Congresso sela nova relação entre Tesouro e Banco Central

A Comissão de Constituição e Justiça (CCJ) da Câmara dos Deputados aprovou ontem, em votação simbólica, projeto de lei que altera a relação financeira entre o Banco Central e o Tesouro Nacional. A proposta, que deve seguir para sanção presidencial ainda neste ano, põe fim a um modelo alvo de críticas pela baixa transparência e por potencialmente estabelecer mecanismo de financiamento do Tesouro pela autoridade monetária.

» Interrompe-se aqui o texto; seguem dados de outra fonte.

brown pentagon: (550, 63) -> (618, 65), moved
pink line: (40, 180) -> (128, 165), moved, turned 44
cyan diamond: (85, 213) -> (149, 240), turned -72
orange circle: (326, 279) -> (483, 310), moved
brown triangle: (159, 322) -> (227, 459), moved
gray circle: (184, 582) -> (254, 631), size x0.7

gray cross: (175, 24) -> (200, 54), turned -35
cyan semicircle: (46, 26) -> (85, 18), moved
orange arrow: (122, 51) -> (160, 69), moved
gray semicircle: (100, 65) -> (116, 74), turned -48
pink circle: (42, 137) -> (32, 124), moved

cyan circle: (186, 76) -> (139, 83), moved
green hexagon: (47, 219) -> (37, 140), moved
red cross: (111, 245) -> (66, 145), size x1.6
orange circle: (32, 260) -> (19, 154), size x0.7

         Pelas regras em vigor, quando o Banco Central registra ganhos com suas operações cambiais, eles são automaticamente transferidos ao Tesouro, em dinheiro, e podem ser usados para o pagamento de dívida pública.

         Quando há perdas, elas são cobertas pelo Tesouro por meio de títulos públicos, repassados à carteira do BC. Os valores dos fluxos em ambas as direções são muito voláteis, ainda que similares ao longo do tempo.     Mas como há essa assimetria -- um pagamento é feito em dinheiro e outro, em títulos --, especialistas em contas públicas entendem que o modelo acaba gerando um financiamento implícito do BC ao Tesouro.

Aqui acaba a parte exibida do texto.